Anthony Joshua poznał rywala. Czy wróci na zwycięskie tory?
Anthony Joshua (24-3, 22 KO) wróci do ringu 1 kwietnia. Były mistrz świata wagi ciężkiej skrzyżuje rękawice z Jermainem Franklinem (21-1, 14 KO). Pojedynek odbędzie się na gali w O2 Arenie w Londynie.
O potencjalnym zestawieniu obu pięściarzy mówiło się od pewnego czasu. W poniedziałek starcie zostało potwierdzone przez Matchroom Boxing - grupę promotorską, do której należy Joshua. Sam "AJ" również podzielił się ogłoszeniem za pośrednictwem mediów społecznościowych.

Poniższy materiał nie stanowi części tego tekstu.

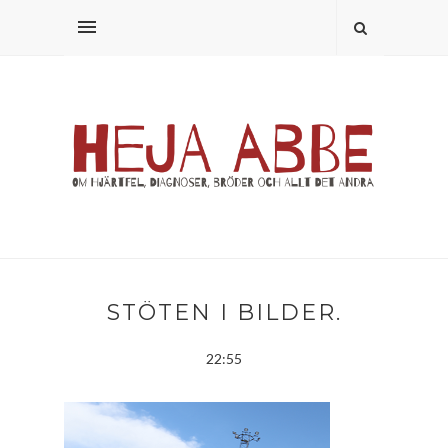
STÖTEN I BILDER.
22:55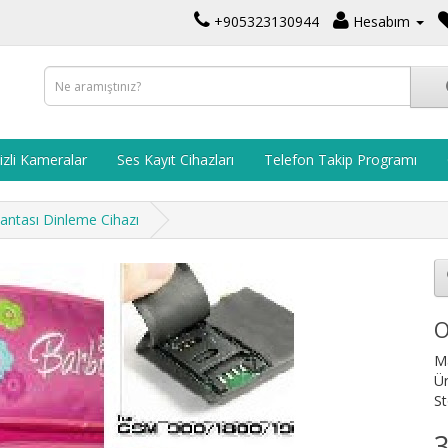
+905323130944
Hesabım
izli Kameralar
Ses Kayıt Cihazları
Telefon Takip Programı
antası Dinleme Cihazı
O
M
Ü
St
3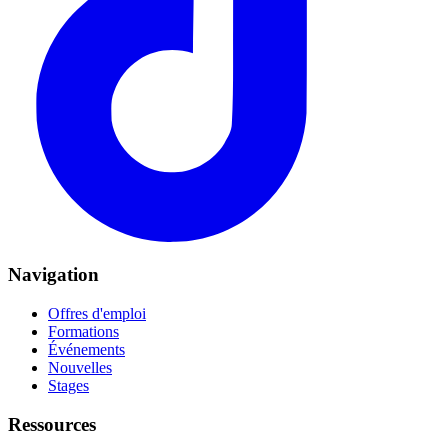
Navigation
Offres d'emploi
Formations
Événements
Nouvelles
Stages
Ressources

ZOBACZ TAKŻE: Dyskusja na temat zmian w polskim boksie. Chodzi m.in. o walkę z dopingiem
Przypomnijmy, że Brytyjczyk spróbuje wrócić na zwycięskie tory po dwóch porażkach z Oleksandrem Usykiem. W pierwszym starciu Ukrainiec wygrał jednogłośną decyzją sędziów, a w rewanżu niejednogłośną. Dla Joshuy były to odpowiednio druga i trzecia przegrana w zawodowej karierze. Wcześniej w 2019 roku został sensacyjnie znokautowany przez Andy'ego Ruiza.
W pierwszej potyczce z Usykiem pięściarz z Watfordu stracił pasy mistrzowskie IBF, IBO, WBA i WBO w wadze ciężkiej. "AJ" nie ukrywa, że jego celem jest powrót na szczyt królewskiej kategorii wagowej. Najpierw jednak musi uporać się z Franklinem.
Amerykanin do niedawna był niepokonany na zawodowym ringu. Mógł pochwalić się 21 wygranymi walkami, z których 14 zakończył przed czasem. Dobra passa została przerwana w listopadzie zeszłego roku. Wówczas na gali w Londynie Franklin przegrał większościową decyzją sędziów z Dillianem Whytem.
Niewykluczone, że niedługo po walce Joshua - Franklin dojdzie do najbardziej wyczekiwanego wydarzenia w świecie boksu w 2023 roku. Mowa oczywiście o unifikacyjnym pojedynku na szczycie wagi ciężkiej pomiędzy Tysonem Furym a Oleksandrem Usykiem. Najnowsze doniesienia mówią, że do starcia dojdzie 29 kwietnia w Arabii Saudyjskiej.